▼

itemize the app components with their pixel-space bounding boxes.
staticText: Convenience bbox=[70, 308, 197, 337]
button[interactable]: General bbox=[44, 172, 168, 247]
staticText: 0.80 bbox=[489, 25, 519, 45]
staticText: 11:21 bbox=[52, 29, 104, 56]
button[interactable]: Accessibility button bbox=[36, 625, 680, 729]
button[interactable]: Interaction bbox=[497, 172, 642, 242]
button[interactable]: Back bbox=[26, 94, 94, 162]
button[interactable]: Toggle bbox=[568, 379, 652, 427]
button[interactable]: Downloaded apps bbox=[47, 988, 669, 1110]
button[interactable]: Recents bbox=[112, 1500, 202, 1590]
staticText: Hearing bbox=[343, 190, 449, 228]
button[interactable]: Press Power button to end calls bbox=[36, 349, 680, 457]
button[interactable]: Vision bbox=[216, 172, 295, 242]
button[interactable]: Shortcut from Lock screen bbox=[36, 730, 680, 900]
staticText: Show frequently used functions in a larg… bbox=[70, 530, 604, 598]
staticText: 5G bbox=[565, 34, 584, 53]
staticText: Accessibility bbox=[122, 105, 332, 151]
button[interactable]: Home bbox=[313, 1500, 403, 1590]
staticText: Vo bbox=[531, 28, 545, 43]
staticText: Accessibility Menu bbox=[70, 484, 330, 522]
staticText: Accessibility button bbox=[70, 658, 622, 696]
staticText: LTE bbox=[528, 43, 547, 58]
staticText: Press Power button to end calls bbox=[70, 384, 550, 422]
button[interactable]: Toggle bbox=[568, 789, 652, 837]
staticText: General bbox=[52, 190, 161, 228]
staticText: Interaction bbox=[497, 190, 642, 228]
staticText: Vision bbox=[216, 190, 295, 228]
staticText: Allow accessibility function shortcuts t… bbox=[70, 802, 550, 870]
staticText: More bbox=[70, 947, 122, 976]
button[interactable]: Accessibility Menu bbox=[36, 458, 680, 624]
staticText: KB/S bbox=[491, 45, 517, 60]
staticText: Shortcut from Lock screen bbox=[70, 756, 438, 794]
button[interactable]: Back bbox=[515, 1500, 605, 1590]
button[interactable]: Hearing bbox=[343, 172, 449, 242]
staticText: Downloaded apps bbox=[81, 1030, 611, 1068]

▲

What is expected => This task calls for each line of the material that contains "Downloaded".

Solution to the problem =>
button[interactable]: Downloaded apps bbox=[47, 988, 669, 1110]
staticText: Downloaded apps bbox=[81, 1030, 611, 1068]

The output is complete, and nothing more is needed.